→ ASSIGNMENT: Check each line of the material, and show the ones that include the word "Software".

→ DATA LISTING:

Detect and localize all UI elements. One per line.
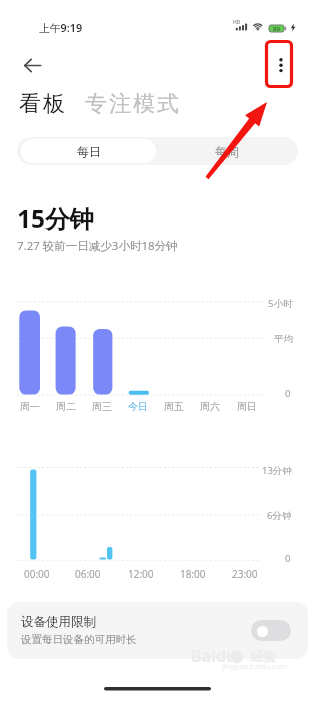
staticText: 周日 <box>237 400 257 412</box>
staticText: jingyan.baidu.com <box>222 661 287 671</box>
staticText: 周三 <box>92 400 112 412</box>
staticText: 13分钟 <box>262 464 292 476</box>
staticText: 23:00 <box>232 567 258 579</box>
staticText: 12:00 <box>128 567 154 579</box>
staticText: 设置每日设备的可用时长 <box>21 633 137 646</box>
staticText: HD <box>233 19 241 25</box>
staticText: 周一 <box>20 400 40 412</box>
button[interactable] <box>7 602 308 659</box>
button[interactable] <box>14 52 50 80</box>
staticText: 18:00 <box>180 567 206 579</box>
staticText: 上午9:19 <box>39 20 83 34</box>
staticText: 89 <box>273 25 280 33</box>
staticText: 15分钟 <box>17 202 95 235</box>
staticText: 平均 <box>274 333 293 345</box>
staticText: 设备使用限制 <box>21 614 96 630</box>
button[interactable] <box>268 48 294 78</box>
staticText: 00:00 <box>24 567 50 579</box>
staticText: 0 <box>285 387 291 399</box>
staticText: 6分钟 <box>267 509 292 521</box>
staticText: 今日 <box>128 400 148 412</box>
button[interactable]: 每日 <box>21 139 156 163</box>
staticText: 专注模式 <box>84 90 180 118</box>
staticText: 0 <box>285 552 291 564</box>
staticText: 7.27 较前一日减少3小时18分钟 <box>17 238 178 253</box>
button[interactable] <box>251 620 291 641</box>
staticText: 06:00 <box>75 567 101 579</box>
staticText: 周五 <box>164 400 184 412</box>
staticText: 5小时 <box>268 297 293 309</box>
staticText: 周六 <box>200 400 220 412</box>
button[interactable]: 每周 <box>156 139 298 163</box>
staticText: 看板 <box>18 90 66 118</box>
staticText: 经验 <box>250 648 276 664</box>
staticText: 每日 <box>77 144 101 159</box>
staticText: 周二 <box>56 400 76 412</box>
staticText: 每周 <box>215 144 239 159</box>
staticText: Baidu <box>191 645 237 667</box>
...
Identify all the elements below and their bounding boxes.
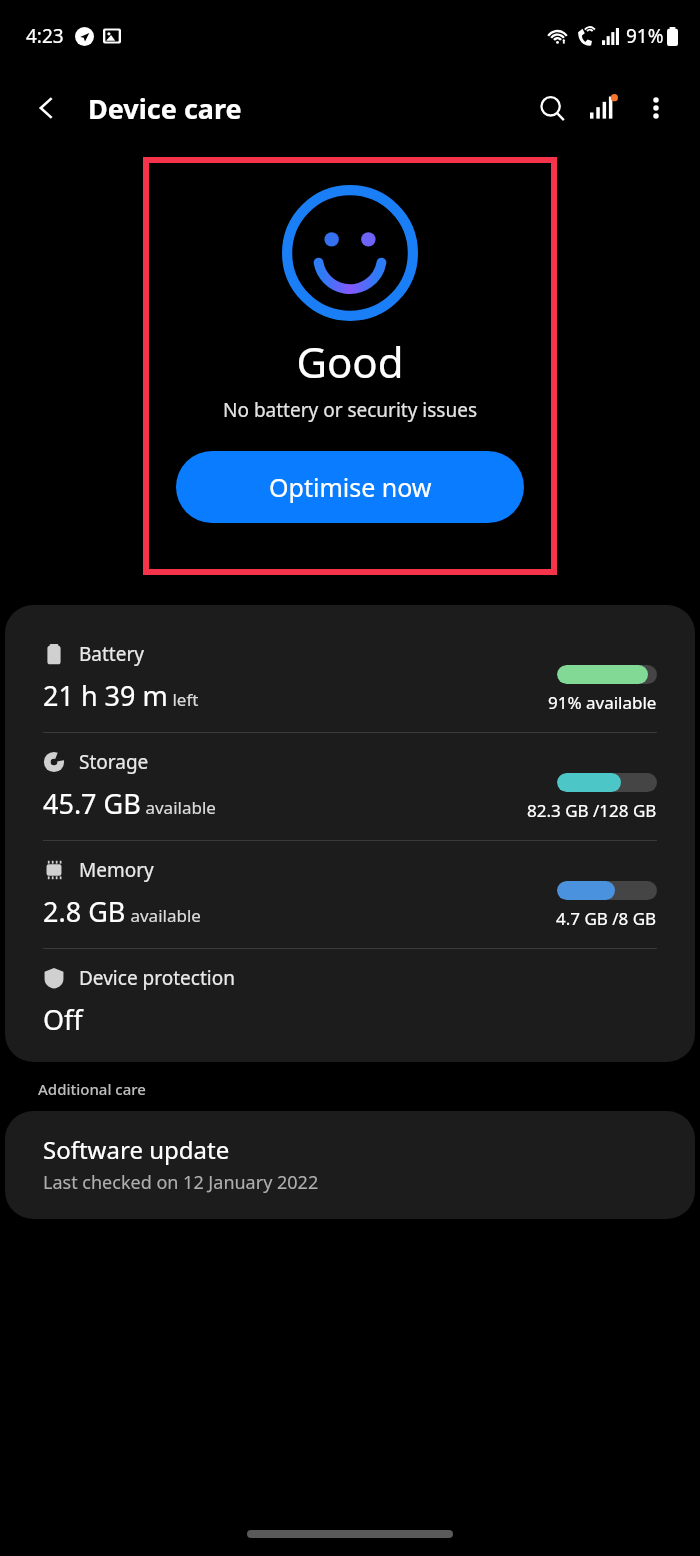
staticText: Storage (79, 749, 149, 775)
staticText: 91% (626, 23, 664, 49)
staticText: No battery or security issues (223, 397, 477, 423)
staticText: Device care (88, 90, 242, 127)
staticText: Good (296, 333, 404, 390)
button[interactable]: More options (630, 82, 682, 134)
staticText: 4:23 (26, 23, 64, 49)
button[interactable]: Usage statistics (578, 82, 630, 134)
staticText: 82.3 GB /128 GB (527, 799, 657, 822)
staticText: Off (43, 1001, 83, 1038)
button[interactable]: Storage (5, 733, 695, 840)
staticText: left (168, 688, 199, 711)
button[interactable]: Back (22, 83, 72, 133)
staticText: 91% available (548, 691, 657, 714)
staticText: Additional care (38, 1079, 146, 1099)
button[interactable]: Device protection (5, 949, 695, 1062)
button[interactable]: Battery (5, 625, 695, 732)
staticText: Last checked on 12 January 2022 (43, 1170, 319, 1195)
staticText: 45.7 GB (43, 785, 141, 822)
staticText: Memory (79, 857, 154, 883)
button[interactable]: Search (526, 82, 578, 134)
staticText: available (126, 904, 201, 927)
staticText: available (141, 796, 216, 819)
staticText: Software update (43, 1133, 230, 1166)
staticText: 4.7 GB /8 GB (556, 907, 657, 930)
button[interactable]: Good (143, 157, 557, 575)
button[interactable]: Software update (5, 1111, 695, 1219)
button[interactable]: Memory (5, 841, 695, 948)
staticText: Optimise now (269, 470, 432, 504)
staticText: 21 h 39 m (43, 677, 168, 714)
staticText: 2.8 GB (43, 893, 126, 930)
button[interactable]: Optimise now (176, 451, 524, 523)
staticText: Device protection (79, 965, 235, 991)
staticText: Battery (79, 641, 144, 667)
...
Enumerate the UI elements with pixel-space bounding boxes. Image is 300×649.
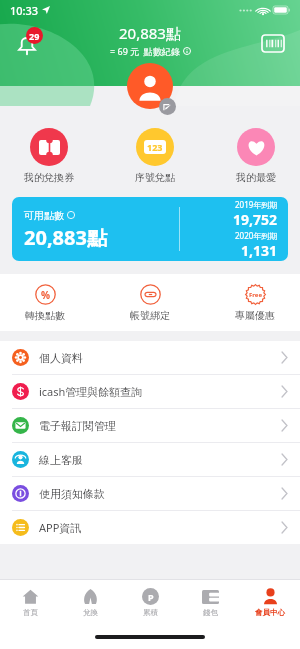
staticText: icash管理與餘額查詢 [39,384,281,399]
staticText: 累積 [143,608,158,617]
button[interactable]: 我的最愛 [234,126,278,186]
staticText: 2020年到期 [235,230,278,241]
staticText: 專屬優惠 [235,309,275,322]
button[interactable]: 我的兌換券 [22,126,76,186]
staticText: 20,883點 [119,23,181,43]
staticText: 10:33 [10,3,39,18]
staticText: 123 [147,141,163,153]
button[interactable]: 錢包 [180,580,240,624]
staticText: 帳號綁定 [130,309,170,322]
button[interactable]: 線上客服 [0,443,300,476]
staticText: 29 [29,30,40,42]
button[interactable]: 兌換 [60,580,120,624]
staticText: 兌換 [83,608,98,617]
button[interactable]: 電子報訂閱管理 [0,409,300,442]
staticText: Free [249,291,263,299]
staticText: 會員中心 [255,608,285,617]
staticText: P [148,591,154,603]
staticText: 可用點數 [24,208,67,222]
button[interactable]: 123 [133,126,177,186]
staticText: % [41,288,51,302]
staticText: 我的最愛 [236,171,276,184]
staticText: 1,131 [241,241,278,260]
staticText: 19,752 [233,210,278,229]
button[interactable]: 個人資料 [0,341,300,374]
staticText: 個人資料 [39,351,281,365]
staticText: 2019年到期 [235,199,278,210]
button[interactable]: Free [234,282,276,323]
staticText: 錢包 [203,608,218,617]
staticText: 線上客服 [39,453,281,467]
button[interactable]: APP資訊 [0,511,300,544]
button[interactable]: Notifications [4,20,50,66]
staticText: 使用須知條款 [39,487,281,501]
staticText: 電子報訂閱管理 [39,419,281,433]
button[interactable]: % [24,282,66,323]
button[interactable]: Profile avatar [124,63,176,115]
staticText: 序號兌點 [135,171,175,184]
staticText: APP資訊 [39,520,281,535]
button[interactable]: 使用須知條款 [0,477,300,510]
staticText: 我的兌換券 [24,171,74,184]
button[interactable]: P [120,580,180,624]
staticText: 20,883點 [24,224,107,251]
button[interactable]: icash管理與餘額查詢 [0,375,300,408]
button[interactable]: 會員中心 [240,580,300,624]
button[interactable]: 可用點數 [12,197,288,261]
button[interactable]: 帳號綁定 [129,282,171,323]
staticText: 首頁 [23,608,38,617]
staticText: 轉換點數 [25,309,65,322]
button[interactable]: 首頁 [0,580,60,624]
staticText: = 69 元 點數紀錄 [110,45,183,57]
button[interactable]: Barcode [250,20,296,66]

→ RESPONSE BELOW:
staticText: Software update (43, 1133, 230, 1166)
button[interactable]: Software update (5, 1111, 695, 1219)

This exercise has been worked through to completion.